Interpretation in light of other evidence
There are several possible reasons to understand why the LR model
probably performs better compared to the ML model.
Firstly, ML tends to work better for variables with strong predictive
power (20,48). We observed that most of the candidate predictors in this
model have low predictive power. The variables parity, age and previous
c-section show low predictive power. The difference in area under the
curve for these predictors that was produced using the permutation based
variable importance was <0.02. There are different reasons to
explain that this specific dataset, and its separate and combined
predictors appeared to have a low predictive power. On one hand, the
outcome can be unpredictable, meaning these candidate predictors have
little influence on the outcome measure. On the other hand, the dataset
can be too small to identify the predictive power of a candidate
predictor. A larger dataset could possibly identify more
predictors(20,48).
Secondly, some studies demonstrate that ML is performing better when
only a small set of pre-specified predictors are used in the prediction
model. There seems to be an influence of the number of predictors (p)
and the ratio of p:n (sample size).
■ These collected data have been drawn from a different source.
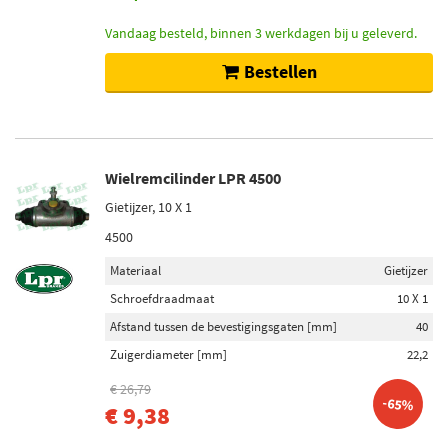
Vandaag besteld, binnen 3 werkdagen bij u geleverd.
Bestellen
Wielremcilinder LPR 4500
Gietijzer, 10 X 1
4500
Materiaal
Gietijzer
Schroefdraadmaat
10 X 1
Afstand tussen de bevestigingsgaten [mm]
40
Zuigerdiameter [mm]
22,2
€ 26,79
-65%
€ 9,38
RF tends to perform better for
increasing p and p:n. (20,24,49,50) In our study, to limit potential
bias, the five identical predictors as published before (1) were
considered for the LR and RF algorithms. We did this to allow a fair
comparison between the two models, probably in disadvantage of the RF
model (20,24,49,50).
Another possible reason for a lower AUC of the RF model is the necessity
of big datasets to reach an optimal performance. A dataset with 446
participants might be too small for robust conclusions. For LR however,
this number of patients can be enough to develop a prediction model.
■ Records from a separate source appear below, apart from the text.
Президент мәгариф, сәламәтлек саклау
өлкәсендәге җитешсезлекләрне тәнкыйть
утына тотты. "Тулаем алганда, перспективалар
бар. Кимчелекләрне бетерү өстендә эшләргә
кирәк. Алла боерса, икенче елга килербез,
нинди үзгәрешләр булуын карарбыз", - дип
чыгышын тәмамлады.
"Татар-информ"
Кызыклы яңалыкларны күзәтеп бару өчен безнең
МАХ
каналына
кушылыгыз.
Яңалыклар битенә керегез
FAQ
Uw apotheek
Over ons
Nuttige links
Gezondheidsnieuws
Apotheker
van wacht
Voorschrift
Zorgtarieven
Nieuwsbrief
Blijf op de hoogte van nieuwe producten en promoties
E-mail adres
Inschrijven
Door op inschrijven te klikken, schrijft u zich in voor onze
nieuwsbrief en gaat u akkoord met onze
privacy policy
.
Finally, we can also consider that for this clinical problem a logistic
approach is better than a RF model for modelling the relationship
between surgical re-intervention and the explanatory variables. Probably
the previously mentioned complex, nonlinear relationships that a ML
approach can better capture are not present in this dataset.
Strengths and limitations
The predictors obtained by univariate and multivariate logistic
regression are in accordance with the existing literature (51). However,
when we compare the variable importance between the OR (LR) and the
difference in AUC (ML) of each variable, we identify a different ranking
in variable importance.
The difference in ranking of variable importance is a limitation of the
study because there is no proper way to compare the importance of each
predictor on surgical re-intervention between the RF and LR model. For
the LR model the OR is defined for each predictor X as the odds of a
surgical re-intervention in participants having predictor X over
participants not having predictor X (Beta). While for the RF model the
variable importance is defined as the difference in AUC when predictor X
is not permuted.
Dysmenorrhea (OR 2.48) and a parity>5 (OR 7.63) have the
highest odds ratio in the multivariate analysis, while for the
difference in area under the curve the duration of menstruation and
dysmenorrhea are the most important variables. We consider two possible
reason for the difference in importance. The first reason is that for
the LR model all continuous variables (except age) were discretized,
while for the RF model continuous variables were handled. A second
reason is that in the LR the predictors have different units, and these
were not standardized. This means that a subjective assessment of
variable importance cannot easily be made by simply comparing the raw
sizes of the OR (2,8,13–18,31,32,44). This can be seen as a strength of
our study since the difference in AUC for each predictor (permuted vs.
not permuted) reflects the variable importance in a standardized way.
We used bootstrap resampling for internal validation (n=5000) in the LR
and RF model. Using the same validation method limits potential bias.
Furthermore, the same predictors were considered for the LR and ML
algorithms. This limits potential bias, but will limit the potential
power of a RF technique as well.
Another important strength of this study is the use of all participants
in evaluating the performance of the RF model. By using the test sets,
there is no need for an independent validation dataset.
It could be seen as a limitation of this study that we did not perform
an external validation in another cohort. However, we did not expect it
to be significantly better in performance, since the internal validation
of the RF did not perform better than the logistic regression model. In
addition, an external validation for the logistic regression model is
being performed at the time of this study (52).
Finally, we can state that ML models are in our experience not easily
implemented in the clinical practice; since these are often not
available in commonly used software packages in clinical practice.
However, future structured data-registration is increasing, which makes
it easier to create big datasets available for ML-programs.